Le 30 août, Chen Baorong, dirigeant de l’ONG de lutte contre la traite d’êtres humains Cambodia-China Charity Team, et deux autres hommes, Chen Xiaohua et Tan Xiaomei, ont été condamnés par le tribunal provincial de Sihanoukville à deux ans d’emprisonnement. Les poursuites engagées contre eux semblaient être des représailles pour la mauvaise publicité qu’a valu au Cambodge sur la scène internationale le sauvetage d’un homme victime de la traite qui a affirmé que les personnes qui l’avaient enlevé avaient « récolté » son sang.
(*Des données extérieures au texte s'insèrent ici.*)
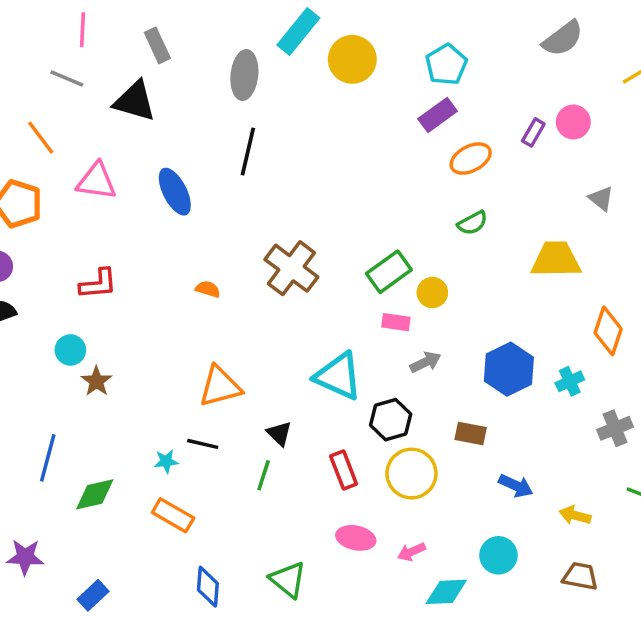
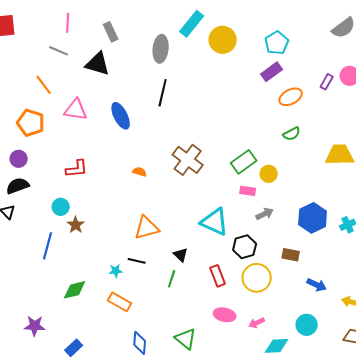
blue line: (48, 458) -> (48, 246), moved

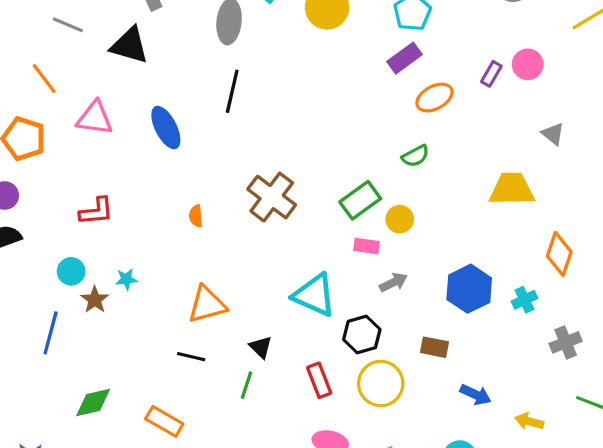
green semicircle: (292, 134) -> (415, 156), moved
orange semicircle: (140, 172) -> (196, 216), turned -112
cyan star: (116, 271) -> (126, 279), moved

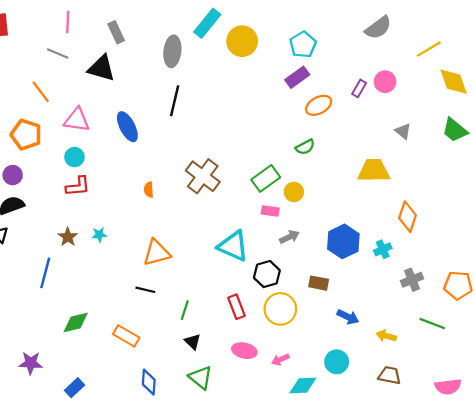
cyan circle: (71, 271) -> (74, 157), moved
brown star: (95, 300) -> (68, 237), moved
black triangle: (261, 347) -> (193, 342), moved

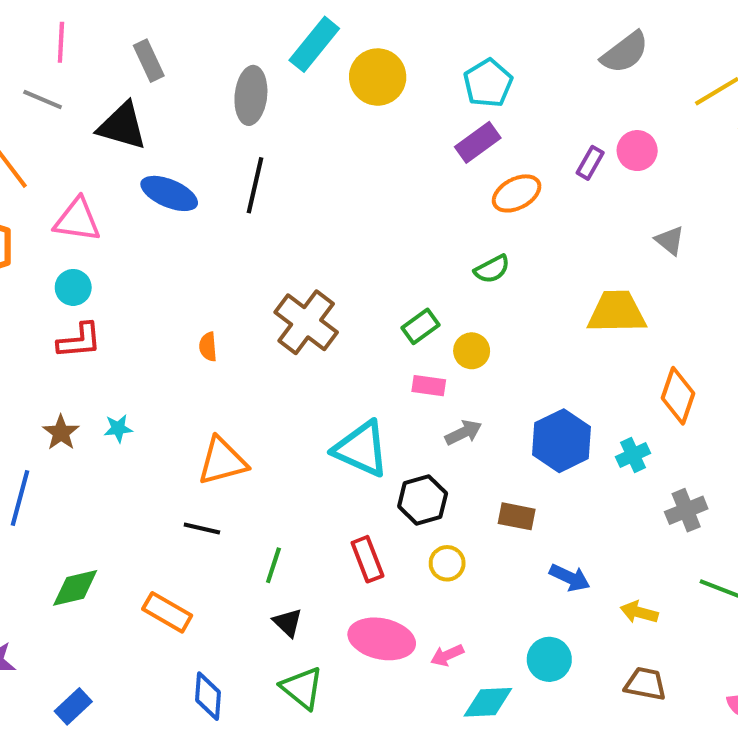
blue ellipse: (127, 127) -> (169, 193), moved, turned -40
green rectangle: (266, 178) -> (421, 326), size x0.7
yellow circle: (280, 309) -> (447, 563), size x0.6
pink ellipse: (244, 351) -> (382, 639), size x1.4

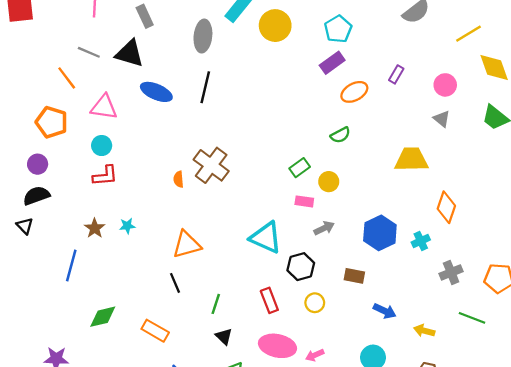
gray line: (43, 99) -> (89, 52), moved
pink circle: (637, 151) -> (445, 85), moved
brown cross: (306, 322) -> (211, 165), moved
black line: (202, 529) -> (175, 283), turned 54

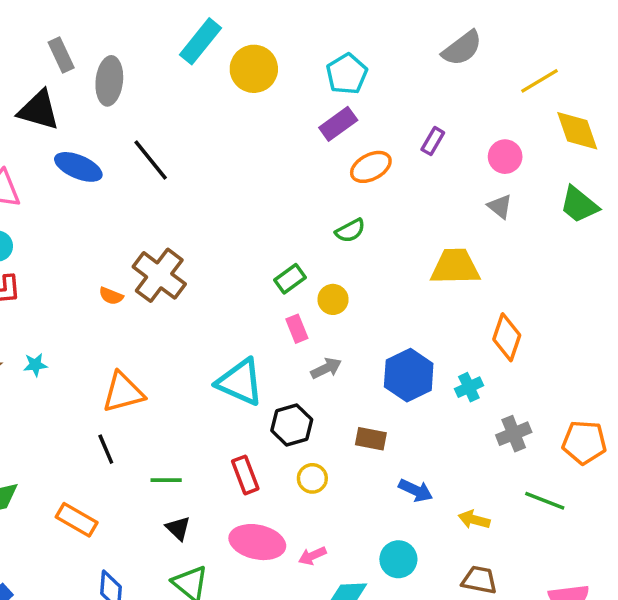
gray ellipse: (203, 36) -> (109, 81), moved
black line: (205, 87) -> (151, 160), turned -52
orange semicircle: (178, 179) -> (111, 296), turned -63
pink rectangle: (304, 201) -> (297, 329), turned 60
green line: (216, 304) -> (166, 480), turned 72

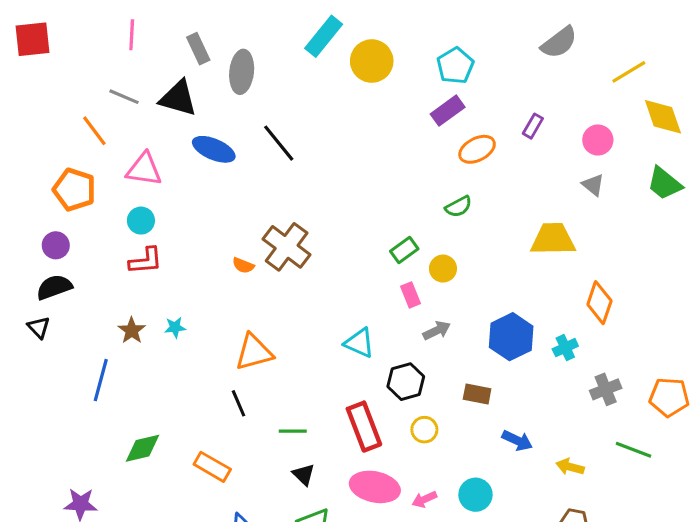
cyan triangle: (240, 382) -> (359, 343), size x0.7
red rectangle: (245, 475) -> (364, 427), size x1.4
cyan circle: (398, 559) -> (475, 495), moved

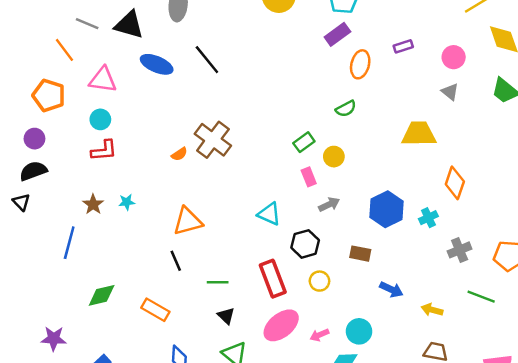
purple rectangle: (533, 126) -> (403, 46), turned 42
orange ellipse: (477, 149) -> (360, 64), turned -48
orange semicircle: (243, 265) -> (179, 154), turned -56
pink ellipse: (375, 487) -> (281, 325), turned -51

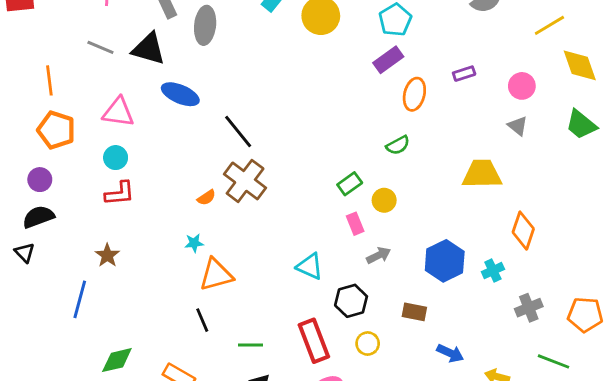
orange line: (64, 50) -> (49, 80), moved, turned 30
black line: (207, 60) -> (238, 131), moved
cyan star: (127, 202) -> (194, 243), moved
Leurs peines ont été ramenées en appel à 10 mois le 21 décembre.
Droits économiques, sociaux et culturels
En avril, le bureau du conseiller-médiateur pour la conformité de la Société financière internationale (IFC), un organe international chargé de traiter les plaintes des personnes touchées par des projets soutenus par l’IFC, a accepté d’étudier une plainte déposée par des ONG locales au nom de 19 personnes, dont des personnes autochtones, plainte selon laquelle des atteintes aux droits humains telles que des ventes de terres sous la contrainte, des déplacements forcés ou encore le travail des enfants, auraient été commises en raison de l’absence de diligence requise et d’une supervision inadaptée des prêts accordés par six sociétés et banques de microfinancement cambodgiennes.
Droits en matière de logement
En l’absence de titres de propriété foncière, des milliers de personnes risquaient d’être expulsées de chez elle sans pouvoir bénéficier de l’indemnisation prévue par la loi cambodgienne. Selon l’ONG Sahmakum Teang Tnaut, spécialisée dans les droits fonciers et les droits en matière de logement, 1 507 familles avaient subi une expulsion forcée depuis 2020 parce qu’elles ne pouvaient pas prouver qu’elles étaient propriétaires des terres sur lesquelles elles vivaient.